# [Exercise brief]
Go through the records and report each line holding the string "Weekly".

# [Document understanding data]

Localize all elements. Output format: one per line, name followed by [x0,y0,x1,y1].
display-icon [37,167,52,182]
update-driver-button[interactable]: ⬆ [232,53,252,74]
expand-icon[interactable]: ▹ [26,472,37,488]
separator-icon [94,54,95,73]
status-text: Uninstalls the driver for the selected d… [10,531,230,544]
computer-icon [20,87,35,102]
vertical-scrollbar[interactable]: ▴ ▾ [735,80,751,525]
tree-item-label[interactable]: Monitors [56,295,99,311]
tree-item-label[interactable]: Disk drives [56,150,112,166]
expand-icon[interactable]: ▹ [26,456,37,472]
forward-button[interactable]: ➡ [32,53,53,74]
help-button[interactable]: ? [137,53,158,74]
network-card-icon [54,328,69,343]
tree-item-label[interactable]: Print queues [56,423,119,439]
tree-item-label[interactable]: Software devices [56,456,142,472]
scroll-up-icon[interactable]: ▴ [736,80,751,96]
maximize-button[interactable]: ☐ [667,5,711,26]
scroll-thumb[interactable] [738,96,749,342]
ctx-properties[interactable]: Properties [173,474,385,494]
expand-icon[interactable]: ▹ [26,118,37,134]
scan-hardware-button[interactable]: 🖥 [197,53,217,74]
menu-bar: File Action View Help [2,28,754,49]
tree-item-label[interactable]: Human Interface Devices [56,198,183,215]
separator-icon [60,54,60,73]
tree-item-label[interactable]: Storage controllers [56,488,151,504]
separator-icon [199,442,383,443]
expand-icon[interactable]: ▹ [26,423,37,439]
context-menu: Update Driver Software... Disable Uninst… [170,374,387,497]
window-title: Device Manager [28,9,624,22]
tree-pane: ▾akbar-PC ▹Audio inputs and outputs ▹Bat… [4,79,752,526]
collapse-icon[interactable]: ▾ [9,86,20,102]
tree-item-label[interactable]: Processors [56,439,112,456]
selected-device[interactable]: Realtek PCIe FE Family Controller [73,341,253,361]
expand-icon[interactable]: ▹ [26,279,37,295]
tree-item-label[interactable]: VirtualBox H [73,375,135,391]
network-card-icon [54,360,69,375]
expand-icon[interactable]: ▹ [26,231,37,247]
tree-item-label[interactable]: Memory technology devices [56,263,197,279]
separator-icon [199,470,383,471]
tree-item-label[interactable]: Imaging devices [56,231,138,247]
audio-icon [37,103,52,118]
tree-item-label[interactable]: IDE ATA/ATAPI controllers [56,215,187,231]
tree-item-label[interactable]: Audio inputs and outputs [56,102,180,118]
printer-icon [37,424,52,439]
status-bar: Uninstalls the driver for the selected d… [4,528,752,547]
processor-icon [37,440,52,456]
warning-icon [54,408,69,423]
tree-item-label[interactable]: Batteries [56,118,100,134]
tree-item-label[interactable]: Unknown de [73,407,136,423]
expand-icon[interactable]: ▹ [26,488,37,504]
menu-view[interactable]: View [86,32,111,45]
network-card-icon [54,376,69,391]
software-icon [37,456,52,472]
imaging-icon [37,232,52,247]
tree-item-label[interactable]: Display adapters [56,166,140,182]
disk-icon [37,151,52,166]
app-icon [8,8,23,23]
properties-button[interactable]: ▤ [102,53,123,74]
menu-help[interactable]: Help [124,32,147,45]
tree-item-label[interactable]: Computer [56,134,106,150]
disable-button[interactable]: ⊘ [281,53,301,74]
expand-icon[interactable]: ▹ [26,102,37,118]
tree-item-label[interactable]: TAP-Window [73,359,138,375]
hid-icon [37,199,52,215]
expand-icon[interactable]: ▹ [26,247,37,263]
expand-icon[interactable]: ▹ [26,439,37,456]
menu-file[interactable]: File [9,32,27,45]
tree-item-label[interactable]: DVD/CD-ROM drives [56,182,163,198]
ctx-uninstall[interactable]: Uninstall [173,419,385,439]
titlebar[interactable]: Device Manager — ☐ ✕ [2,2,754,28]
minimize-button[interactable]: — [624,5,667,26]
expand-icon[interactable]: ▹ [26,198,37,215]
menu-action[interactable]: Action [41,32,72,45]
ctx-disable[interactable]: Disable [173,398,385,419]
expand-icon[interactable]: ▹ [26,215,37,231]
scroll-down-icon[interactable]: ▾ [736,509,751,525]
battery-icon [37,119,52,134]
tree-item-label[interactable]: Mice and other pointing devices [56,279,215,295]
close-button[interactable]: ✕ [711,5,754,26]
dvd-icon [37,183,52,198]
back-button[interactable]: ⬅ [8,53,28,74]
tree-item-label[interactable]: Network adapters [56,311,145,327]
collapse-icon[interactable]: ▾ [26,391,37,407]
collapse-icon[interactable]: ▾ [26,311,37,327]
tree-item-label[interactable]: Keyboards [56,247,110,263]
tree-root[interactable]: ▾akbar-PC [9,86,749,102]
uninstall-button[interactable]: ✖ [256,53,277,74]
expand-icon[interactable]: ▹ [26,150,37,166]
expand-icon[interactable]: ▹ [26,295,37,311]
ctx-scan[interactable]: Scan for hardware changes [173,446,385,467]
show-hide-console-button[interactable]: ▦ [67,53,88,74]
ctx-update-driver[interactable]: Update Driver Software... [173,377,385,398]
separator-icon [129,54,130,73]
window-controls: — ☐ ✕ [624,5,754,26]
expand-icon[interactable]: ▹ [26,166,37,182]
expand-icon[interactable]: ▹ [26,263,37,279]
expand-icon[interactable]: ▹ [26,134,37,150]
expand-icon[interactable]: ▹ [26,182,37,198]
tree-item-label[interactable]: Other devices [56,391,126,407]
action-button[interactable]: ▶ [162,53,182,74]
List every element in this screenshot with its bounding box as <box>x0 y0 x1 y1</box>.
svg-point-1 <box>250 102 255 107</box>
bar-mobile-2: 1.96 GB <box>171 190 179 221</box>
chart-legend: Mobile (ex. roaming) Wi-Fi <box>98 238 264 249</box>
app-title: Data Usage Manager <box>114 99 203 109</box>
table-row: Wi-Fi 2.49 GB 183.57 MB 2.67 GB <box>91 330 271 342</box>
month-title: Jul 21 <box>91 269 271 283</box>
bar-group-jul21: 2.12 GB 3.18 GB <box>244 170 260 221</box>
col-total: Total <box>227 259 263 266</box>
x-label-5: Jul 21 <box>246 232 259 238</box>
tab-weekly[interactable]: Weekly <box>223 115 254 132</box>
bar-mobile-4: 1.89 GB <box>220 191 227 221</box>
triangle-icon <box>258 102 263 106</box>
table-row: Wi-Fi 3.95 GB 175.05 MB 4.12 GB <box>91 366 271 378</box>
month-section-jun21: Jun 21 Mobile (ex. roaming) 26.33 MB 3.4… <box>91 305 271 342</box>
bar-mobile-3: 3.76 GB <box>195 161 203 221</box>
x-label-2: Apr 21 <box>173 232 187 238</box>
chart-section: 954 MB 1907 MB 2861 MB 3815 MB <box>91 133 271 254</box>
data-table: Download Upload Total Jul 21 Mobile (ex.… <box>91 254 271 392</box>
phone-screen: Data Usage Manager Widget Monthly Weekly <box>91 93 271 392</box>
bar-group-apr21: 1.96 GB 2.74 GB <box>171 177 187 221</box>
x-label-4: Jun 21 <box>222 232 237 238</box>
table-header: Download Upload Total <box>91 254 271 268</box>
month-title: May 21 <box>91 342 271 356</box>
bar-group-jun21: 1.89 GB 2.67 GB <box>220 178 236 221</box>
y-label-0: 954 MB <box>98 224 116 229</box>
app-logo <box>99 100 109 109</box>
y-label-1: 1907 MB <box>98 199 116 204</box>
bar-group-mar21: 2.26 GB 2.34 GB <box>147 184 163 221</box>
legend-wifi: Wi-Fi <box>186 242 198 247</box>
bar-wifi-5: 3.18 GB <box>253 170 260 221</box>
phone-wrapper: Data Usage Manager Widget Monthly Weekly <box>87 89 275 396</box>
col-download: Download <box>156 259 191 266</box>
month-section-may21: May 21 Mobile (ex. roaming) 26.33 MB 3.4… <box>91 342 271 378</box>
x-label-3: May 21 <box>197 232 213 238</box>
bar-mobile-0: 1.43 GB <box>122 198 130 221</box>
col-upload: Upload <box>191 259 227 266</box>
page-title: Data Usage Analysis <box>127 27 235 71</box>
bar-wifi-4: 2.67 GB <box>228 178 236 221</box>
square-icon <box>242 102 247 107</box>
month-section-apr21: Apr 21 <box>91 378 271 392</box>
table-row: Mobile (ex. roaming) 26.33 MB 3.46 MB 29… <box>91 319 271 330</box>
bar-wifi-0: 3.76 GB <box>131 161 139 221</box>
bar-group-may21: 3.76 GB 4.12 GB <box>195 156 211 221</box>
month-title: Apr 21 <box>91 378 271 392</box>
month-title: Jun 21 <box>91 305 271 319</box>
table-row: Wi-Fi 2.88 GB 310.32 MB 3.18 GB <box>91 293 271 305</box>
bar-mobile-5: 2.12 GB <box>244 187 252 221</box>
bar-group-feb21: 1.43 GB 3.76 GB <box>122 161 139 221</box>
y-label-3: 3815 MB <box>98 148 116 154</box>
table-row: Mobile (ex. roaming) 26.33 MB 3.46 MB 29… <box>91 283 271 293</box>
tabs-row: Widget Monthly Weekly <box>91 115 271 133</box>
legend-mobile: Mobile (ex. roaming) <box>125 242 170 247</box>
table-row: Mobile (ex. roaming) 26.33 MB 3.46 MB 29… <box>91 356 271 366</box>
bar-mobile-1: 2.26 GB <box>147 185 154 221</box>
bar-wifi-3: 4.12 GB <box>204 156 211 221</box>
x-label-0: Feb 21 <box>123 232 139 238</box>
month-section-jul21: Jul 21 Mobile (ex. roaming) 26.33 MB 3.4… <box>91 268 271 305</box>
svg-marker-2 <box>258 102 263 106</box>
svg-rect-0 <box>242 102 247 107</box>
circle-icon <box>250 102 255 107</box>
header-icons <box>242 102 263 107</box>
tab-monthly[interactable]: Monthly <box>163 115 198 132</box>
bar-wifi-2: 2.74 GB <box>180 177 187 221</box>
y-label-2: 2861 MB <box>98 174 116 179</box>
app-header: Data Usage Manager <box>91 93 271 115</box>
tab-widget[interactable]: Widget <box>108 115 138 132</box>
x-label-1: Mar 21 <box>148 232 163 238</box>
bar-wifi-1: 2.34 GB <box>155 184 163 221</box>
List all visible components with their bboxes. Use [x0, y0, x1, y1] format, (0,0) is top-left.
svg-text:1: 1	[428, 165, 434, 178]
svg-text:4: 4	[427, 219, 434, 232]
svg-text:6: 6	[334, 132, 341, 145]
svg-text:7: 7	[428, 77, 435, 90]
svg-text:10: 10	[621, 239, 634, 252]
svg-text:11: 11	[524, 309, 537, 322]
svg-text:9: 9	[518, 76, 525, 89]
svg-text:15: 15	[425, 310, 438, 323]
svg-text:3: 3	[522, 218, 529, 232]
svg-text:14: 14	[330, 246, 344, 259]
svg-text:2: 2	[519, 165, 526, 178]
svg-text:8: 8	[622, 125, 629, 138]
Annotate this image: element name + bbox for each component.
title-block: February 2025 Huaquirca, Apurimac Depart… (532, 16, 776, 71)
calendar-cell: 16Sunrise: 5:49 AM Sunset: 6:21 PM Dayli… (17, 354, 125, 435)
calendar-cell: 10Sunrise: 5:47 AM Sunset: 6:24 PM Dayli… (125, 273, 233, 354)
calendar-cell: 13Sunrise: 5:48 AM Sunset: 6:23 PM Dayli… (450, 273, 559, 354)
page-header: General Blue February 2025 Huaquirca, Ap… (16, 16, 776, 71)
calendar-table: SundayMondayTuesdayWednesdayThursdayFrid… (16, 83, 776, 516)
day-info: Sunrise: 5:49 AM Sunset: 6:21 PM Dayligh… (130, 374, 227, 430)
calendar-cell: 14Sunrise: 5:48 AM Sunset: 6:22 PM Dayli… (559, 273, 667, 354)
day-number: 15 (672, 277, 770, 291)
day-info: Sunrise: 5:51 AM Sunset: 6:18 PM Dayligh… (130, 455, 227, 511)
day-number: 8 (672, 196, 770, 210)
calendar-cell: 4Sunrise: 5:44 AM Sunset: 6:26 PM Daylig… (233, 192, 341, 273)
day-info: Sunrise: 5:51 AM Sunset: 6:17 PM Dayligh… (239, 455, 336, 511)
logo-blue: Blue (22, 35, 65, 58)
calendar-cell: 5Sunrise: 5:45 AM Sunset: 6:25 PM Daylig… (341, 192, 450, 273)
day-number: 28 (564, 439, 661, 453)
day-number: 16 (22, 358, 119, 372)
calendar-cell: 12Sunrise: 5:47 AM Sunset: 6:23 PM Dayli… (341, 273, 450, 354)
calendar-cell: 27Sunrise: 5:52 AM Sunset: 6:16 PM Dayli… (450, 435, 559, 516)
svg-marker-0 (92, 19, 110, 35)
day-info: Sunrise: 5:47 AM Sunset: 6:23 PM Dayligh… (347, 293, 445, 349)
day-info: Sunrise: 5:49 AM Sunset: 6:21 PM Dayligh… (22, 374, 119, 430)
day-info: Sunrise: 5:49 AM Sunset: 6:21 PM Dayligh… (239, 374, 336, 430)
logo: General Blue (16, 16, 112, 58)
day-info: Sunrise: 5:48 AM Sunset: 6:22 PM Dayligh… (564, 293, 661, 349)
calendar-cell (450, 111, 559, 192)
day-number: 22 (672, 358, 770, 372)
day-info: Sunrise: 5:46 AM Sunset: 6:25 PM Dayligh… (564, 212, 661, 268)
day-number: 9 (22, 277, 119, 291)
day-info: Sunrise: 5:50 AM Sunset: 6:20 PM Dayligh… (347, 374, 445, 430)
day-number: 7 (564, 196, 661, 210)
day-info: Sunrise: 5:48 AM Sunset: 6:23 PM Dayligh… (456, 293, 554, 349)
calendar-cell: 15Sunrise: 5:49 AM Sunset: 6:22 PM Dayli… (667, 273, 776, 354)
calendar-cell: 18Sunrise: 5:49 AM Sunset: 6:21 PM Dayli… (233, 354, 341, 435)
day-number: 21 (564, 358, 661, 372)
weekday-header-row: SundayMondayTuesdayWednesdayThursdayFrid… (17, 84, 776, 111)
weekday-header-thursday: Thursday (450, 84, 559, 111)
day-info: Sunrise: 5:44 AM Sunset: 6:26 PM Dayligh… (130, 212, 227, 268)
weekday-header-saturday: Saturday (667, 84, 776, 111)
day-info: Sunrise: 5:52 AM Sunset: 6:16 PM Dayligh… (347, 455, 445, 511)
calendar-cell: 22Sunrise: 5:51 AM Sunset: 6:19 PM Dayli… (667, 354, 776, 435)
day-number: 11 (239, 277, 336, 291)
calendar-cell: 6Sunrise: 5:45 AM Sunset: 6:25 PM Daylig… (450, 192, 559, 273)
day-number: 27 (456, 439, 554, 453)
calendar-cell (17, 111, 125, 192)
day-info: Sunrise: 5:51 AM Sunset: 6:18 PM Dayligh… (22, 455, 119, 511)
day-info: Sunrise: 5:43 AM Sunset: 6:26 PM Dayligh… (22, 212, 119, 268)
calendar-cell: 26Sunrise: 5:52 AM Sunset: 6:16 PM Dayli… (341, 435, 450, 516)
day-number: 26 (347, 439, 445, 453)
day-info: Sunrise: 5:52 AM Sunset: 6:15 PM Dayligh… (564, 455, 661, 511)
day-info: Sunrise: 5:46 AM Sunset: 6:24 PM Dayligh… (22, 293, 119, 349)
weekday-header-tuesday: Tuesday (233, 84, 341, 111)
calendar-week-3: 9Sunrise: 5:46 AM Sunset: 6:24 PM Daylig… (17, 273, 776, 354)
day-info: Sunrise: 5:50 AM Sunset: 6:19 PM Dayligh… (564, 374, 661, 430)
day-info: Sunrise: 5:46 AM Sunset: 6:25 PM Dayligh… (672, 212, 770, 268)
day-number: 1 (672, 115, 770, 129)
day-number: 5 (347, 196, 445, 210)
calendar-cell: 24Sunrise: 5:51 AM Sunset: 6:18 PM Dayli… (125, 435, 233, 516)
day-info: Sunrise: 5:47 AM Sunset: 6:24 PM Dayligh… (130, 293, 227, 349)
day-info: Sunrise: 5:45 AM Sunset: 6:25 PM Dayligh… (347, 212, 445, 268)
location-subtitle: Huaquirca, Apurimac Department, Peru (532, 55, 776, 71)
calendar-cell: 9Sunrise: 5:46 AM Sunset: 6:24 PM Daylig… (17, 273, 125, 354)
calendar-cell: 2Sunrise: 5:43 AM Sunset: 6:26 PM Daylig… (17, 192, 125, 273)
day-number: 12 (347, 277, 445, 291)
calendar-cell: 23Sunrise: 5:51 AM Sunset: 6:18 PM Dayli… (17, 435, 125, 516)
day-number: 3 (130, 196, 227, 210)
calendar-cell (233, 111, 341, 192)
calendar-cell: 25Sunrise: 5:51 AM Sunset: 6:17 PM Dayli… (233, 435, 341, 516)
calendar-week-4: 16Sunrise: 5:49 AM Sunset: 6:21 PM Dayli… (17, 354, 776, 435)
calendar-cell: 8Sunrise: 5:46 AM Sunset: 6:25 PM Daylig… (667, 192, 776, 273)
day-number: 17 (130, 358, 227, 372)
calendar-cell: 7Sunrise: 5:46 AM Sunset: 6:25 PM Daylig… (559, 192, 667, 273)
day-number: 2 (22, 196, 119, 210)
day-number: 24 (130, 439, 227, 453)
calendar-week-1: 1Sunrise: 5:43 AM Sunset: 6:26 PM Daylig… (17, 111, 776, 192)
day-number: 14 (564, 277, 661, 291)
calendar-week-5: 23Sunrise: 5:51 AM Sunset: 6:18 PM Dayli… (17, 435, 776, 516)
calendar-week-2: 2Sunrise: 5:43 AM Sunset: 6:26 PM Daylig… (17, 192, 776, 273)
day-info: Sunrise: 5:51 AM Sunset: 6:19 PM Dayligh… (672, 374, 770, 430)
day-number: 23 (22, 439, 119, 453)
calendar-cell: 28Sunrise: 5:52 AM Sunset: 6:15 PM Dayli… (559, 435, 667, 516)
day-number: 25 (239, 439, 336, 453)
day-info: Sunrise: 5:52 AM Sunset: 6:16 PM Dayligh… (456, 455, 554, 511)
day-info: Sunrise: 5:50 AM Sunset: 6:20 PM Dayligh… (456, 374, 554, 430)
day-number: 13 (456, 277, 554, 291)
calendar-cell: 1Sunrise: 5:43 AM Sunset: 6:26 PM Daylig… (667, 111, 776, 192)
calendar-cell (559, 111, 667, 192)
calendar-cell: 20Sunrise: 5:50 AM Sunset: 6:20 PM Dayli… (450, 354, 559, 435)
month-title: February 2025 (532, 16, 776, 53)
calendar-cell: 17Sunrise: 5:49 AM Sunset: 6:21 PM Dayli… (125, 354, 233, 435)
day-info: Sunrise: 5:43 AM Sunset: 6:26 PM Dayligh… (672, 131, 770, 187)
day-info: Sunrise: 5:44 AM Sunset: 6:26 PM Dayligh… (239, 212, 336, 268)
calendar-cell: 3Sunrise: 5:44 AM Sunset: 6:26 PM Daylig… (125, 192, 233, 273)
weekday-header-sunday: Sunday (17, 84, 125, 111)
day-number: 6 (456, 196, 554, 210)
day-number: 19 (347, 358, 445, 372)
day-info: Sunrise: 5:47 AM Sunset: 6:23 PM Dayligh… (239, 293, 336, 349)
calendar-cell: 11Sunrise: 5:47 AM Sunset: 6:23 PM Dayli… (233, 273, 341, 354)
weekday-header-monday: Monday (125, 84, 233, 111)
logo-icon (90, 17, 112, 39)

# [Result of the exercise]
tab-weekly[interactable]: Weekly <box>223 115 254 132</box>
phone-screen: Data Usage Manager Widget Monthly Weekly <box>91 93 271 392</box>
phone-wrapper: Data Usage Manager Widget Monthly Weekly <box>87 89 275 396</box>
tabs-row: Widget Monthly Weekly <box>91 115 271 133</box>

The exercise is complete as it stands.